The relative rates do have the advantage of clearly showing you the "miss penalty": for example, a miss in L1 above costs you 28ns on average.

## Alpha-Beta

Most network cards require some fixed amount of time per message (alpha, fairly large), plus some amount of time per byte of the message (beta, typically much smaller):
tnet = a + b * L;

Where
• tnet: network time.  The total time, in seconds, spent on the network.
• a: network latency.  The time, in seconds, to send a zero-length message.  For TCP running on gigabit Ethernet, this is something like 50us/message, which is absurd (it's the time from the CPU to the northbridge to the PCI controller to the network card to the network to the switch to the other network card to the CPU interrupt controller through the OS and finally to the application).  Fancier, more expensive networks such as Myrinet or Infiniband have latencies as low as 5us/message (in 2005; Wikipedia now claims 1.3us/message).  Opening a new TCP connection might take hundreds of milliseconds(!), especially if you need to resolve the DNS name.  Network latency is often written as alpha or α.
• b: 1/(network bandwidth).  The time, in seconds, to send each byte of the message.  For 100MB/s gigabit ethernet (1000Mb/s is megabits), this is 10ns/byte.  For 4x Infiniband, which sends 1000MB/s, this is 1ns/byte.  (Network 1/bandwidth is often written as beta or β).
• L: number of bytes in message.
The bottom line is that shorter messages are always faster.  *But* due to the per-message overhead, they may not be *appreciably* faster.  For example, for Ethernet a zero-length message takes 50us.  A 100-byte message takes 51us (50us/message+100*10ns/byte).  So you might as well send 100 bytes if you're going to bother sending anything!

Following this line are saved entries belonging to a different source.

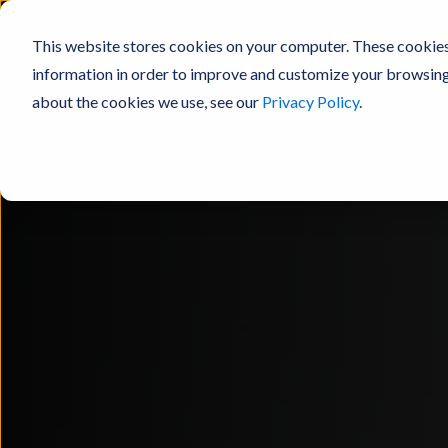
This website stores cookies on your computer. These cookies
information in order to improve and customize your browsing 
about the cookies we use, see our
Privacy Policy
.
Products
Resources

In general, you'll hit 50% of the network's achievable bandwidth when sending messages so
a = b * L
or
L = a / b
For Ethernet, this breakeven point is at L = 5000 bytes/message, which is amazingly long!  Shorter messages are "alpha dominated", which means you're waiting for the network latency (speed of light, acknowledgements, OS overhead).  Longer messages are "beta dominated", which means you're waiting for the network bandwidth (signalling rate).  Smaller messages don't help much if you're alpha dominated!

The large per-message cost of most networks means many applications cannot get good performance with an "obvious" parallel strategy, like sending individual floats when they're needed.  Instead, you have to figure out beforehand what data needs to be sent, and send everything at once.

The same alpha-beta performance model applies to GPU kernels (alpha is the kernel startup time, 5 to 10 us; beta is the time per instruction in the kernel, typically 0.01ns or less), OpenMP threads (alpha is the time to create the threads, 10us or so; beta is the time per iteration, typically a few ns), and many other hardware accesses.